Data excerpts →
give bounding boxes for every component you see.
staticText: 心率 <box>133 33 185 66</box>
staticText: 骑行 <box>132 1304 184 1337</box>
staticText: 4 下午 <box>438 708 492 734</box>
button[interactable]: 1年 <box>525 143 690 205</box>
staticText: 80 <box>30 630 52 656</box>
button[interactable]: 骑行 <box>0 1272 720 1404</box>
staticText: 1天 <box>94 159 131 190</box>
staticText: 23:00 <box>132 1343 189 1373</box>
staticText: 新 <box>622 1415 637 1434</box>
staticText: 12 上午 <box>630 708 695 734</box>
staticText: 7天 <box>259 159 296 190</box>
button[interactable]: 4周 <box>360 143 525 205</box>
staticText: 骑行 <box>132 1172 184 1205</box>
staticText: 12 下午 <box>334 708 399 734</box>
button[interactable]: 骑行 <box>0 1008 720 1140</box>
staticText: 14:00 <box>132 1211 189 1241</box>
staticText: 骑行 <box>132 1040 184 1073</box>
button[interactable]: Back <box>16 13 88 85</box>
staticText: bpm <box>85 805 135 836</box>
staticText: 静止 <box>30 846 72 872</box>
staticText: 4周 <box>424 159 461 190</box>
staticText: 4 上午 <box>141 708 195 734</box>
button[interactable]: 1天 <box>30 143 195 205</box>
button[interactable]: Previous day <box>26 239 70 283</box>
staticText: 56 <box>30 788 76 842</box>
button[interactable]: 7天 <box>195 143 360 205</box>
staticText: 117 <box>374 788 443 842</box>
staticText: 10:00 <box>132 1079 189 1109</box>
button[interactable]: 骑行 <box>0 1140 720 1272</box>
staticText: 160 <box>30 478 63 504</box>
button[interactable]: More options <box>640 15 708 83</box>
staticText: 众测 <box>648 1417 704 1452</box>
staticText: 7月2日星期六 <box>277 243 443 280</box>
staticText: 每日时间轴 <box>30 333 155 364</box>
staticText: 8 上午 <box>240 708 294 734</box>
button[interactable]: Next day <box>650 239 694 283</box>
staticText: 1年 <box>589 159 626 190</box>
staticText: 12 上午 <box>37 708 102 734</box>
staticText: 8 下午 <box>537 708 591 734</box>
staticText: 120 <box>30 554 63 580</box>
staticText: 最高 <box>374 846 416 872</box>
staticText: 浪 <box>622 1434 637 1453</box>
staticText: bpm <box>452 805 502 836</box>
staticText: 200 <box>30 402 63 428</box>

Your objective → In the listing above, find every line with the word "button" and copy it.

Answer section →
button[interactable]: 1年 <box>525 143 690 205</box>
button[interactable]: 骑行 <box>0 1272 720 1404</box>
button[interactable]: 4周 <box>360 143 525 205</box>
button[interactable]: 骑行 <box>0 1008 720 1140</box>
button[interactable]: Back <box>16 13 88 85</box>
button[interactable]: 1天 <box>30 143 195 205</box>
button[interactable]: Previous day <box>26 239 70 283</box>
button[interactable]: 7天 <box>195 143 360 205</box>
button[interactable]: 骑行 <box>0 1140 720 1272</box>
button[interactable]: More options <box>640 15 708 83</box>
button[interactable]: Next day <box>650 239 694 283</box>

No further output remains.